In the above code, features, weights and score correspond to the matrices shown below.

$$ \begin{align} [features] = \begin{bmatrix} h(x_1)^T \\ h(x_2)^T \\ . \\ . \\ . \\ h(x_{569})^T \\ \end{bmatrix} = \begin{bmatrix} h_0(x_1) & h_1(x_1) & . & . & . & h_{30}(x_1) \\ h_0(x_2) & h_1(x_2) & . & . & . & h_{30}(x_2) \\ . & . & . & . & . & . \\ . & . & . & . & . & . \\ . & . & . & . & . & . \\ h_0(x_{569}) & h_1(x_{569}) & . & . & . & h_{30}(x_{569}) \\ \end{bmatrix} \end{align} $$
$$ [score] = [features] \mathbf w = \begin{bmatrix} h(x_1)^T \\ h(x_2)^T \\ . \\ . \\ . \\ h(x_{569})^T \end{bmatrix} \mathbf w = \begin{bmatrix} h(x_1)^T \mathbf w \\ h(x_2)^T \mathbf w \\ . \\ . \\ . \\ h(x_{569})^T \mathbf w \end{bmatrix} = \begin{bmatrix} \mathbf w^T h(x_1) \\ \mathbf w^T h(x_2) \\ . \\ . \\ . \\ \mathbf w^T h(x_{569}) \end{bmatrix} $$

But wait! how will the output value of this link function be the same as the ground truth value for a particular data point? It can’t be as we are randomizing the weights for the features which will throw out some random value as the prediction.
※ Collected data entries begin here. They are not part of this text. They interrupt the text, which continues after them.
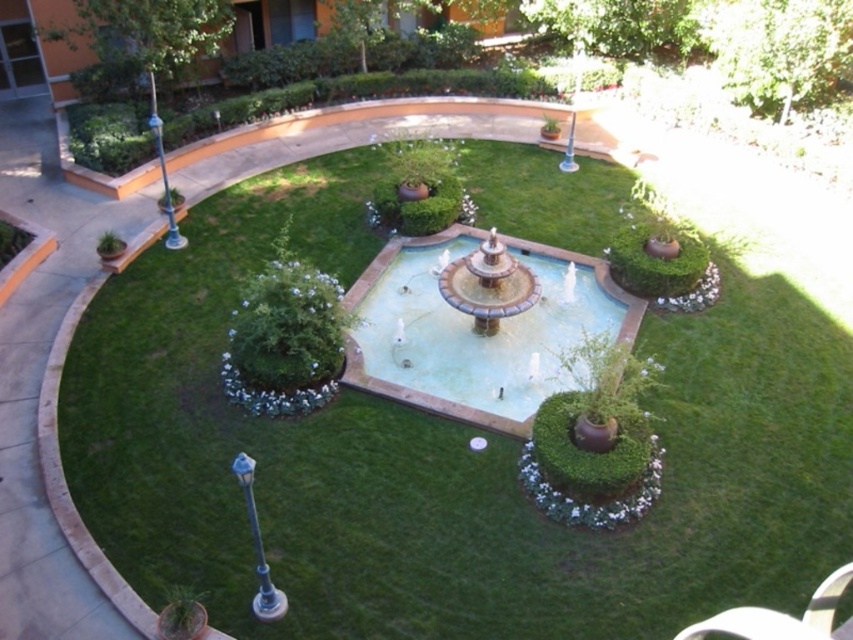 Consider the image. You are standing at point (x=444, y=456) in the garden. What is the immediate object beneath your feet?

The immediate object beneath your feet at point (x=444, y=456) is green grass at center.

Based on the photo, you are a landscape architect planning to install a new lighting system around the garden. You need to place lights on the green grass at center and the smooth stone fountain at center. Based on their positions, which object is located above the other?

The smooth stone fountain at center is positioned above the green grass at center, so the fountain is above the grass. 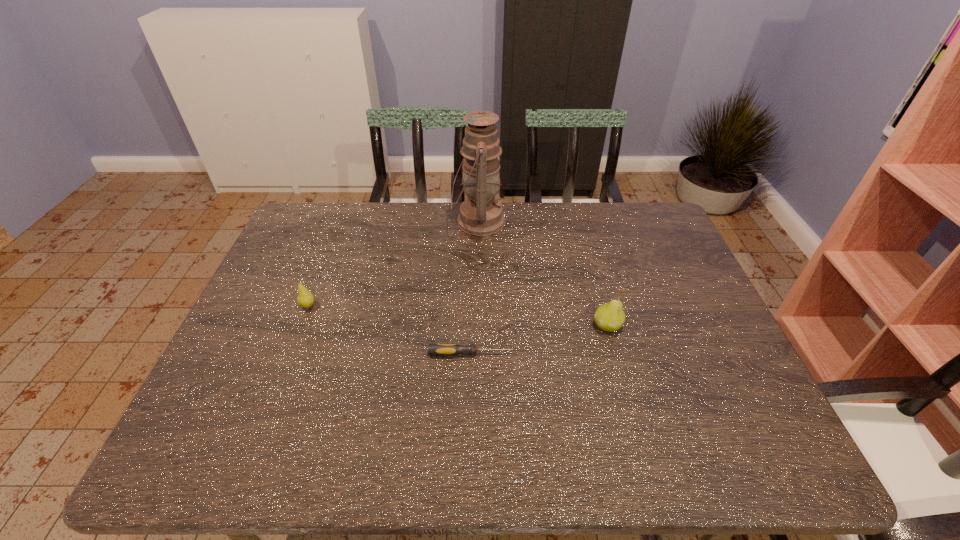 Where is `free area in between the screwdriver and the tallest object`? free area in between the screwdriver and the tallest object is located at coordinates (475, 287).

The width and height of the screenshot is (960, 540). Identify the location of free area in between the screwdriver and the left pear. (390, 330).

The image size is (960, 540). Identify the location of empty space that is in between the oil lamp and the farther pear. (394, 264).

Identify the location of free space that is in between the rightmost object and the shorter pear. (458, 316).

You are a GUI agent. You are given a task and a screenshot of the screen. Output one action in this format:
    pyautogui.click(x=<x>, y=<y>)
    Task: Click on the vacant region between the farthest object and the nearer pear
    This screenshot has width=960, height=540.
    Given the screenshot: What is the action you would take?
    pyautogui.click(x=542, y=273)

The height and width of the screenshot is (540, 960). I want to click on vacant point located between the farther pear and the nearest object, so click(390, 330).

You are a GUI agent. You are given a task and a screenshot of the screen. Output one action in this format:
    pyautogui.click(x=<x>, y=<y>)
    Task: Click on the free space between the nearer pear and the farther pear
    
    Given the screenshot: What is the action you would take?
    pyautogui.click(x=458, y=316)

Find the location of `free point between the tallest object and the left pear`. free point between the tallest object and the left pear is located at coordinates (394, 264).

Find the location of `free space that is in between the screwdriver and the leftmost object`. free space that is in between the screwdriver and the leftmost object is located at coordinates (390, 330).

The image size is (960, 540). Find the location of `vacant area between the left pear and the oil lamp`. vacant area between the left pear and the oil lamp is located at coordinates (394, 264). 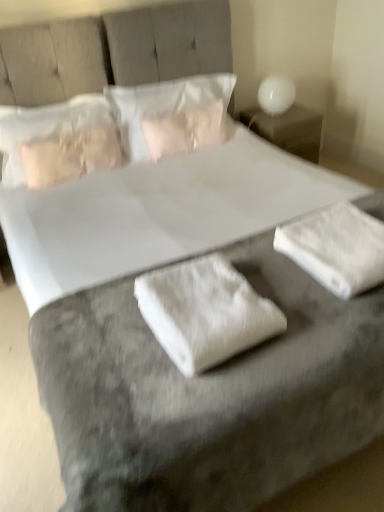 This screenshot has width=384, height=512. I want to click on vacant space in front of white glossy table lamp at upper right, so click(x=284, y=120). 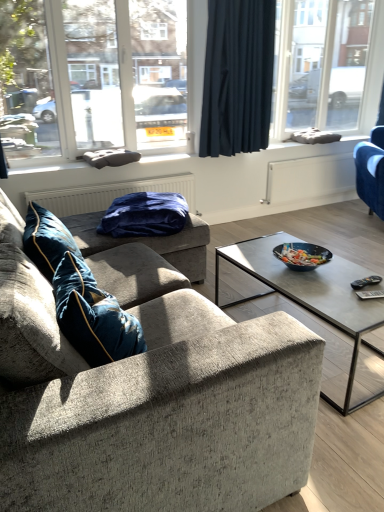 Question: Is transparent glass window at upper right, the first window from the back, next to velvet blue armchair at right, acting as the first studio couch starting from the right, and touching it?

Choices:
 (A) yes
 (B) no

Answer: (B)

Question: Does transparent glass window at upper right, the second window when ordered from front to back, have a larger size compared to velvet blue armchair at right, acting as the first studio couch starting from the right?

Choices:
 (A) yes
 (B) no

Answer: (B)

Question: From the image's perspective, would you say transparent glass window at upper right, the 2th window in the left-to-right sequence, is shown under velvet blue armchair at right, which ranks as the 1th studio couch in back-to-front order?

Choices:
 (A) no
 (B) yes

Answer: (A)

Question: Does transparent glass window at upper right, the 2th window in the left-to-right sequence, have a greater height compared to velvet blue armchair at right, acting as the first studio couch starting from the right?

Choices:
 (A) yes
 (B) no

Answer: (A)

Question: From a real-world perspective, is transparent glass window at upper right, the second window when ordered from front to back, physically below velvet blue armchair at right, which is the 2th studio couch in left-to-right order?

Choices:
 (A) no
 (B) yes

Answer: (A)

Question: Is transparent glass window at upper left, the second window positioned from the right, inside or outside of textured gray couch at center, which is the first studio couch in left-to-right order?

Choices:
 (A) inside
 (B) outside

Answer: (B)

Question: In terms of height, does transparent glass window at upper left, which ranks as the 1th window in front-to-back order, look taller or shorter compared to textured gray couch at center, which is the first studio couch in left-to-right order?

Choices:
 (A) tall
 (B) short

Answer: (A)

Question: Based on their sizes in the image, would you say transparent glass window at upper left, the second window positioned from the right, is bigger or smaller than textured gray couch at center, arranged as the 2th studio couch when viewed from the back?

Choices:
 (A) small
 (B) big

Answer: (A)

Question: Is point (34, 89) closer or farther from the camera than point (14, 211)?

The whole point in learning algorithm is to adjust these weights based on the training data to arrive at a sweet spot that makes the ML model have low bias and low variance.

Training the classifier = Learning the weight coefficients (with low bias and low variance).

How do we adjust these weights? We need to define a quality metric that compares the output prediction of the ML model with the original ground truth class value.

After evaluating the quality metric, we use gradient ascent algorithm to update the weights in a way that the quality metric reaches a global optimum value. Interesting isn’t it?

Compute Likelihood

How do we measure “how well the classifier fits the training data”? Using likelihood. We need to choose weight coefficients \(\mathbf w\) that maximizes likelihood given below.

$$ \prod_{i=1}^N P(y_i | \mathbf x_i, \mathbf w) $$

For a binary classification problem, it turns out that we can use log-likelihood as the quality metric which makes computations and derivatives simpler.

$$ l(\mathbf w) = ln \prod_{i=1}^N P(y_i | \mathbf x_i, \mathbf w) $$

After picking the log-likelihood function, we must know it’s derivative with respect to a weight coefficient so that we can use gradient ascent to update that weight.

We use the below equation to calculate the log-likelihood for the classifier.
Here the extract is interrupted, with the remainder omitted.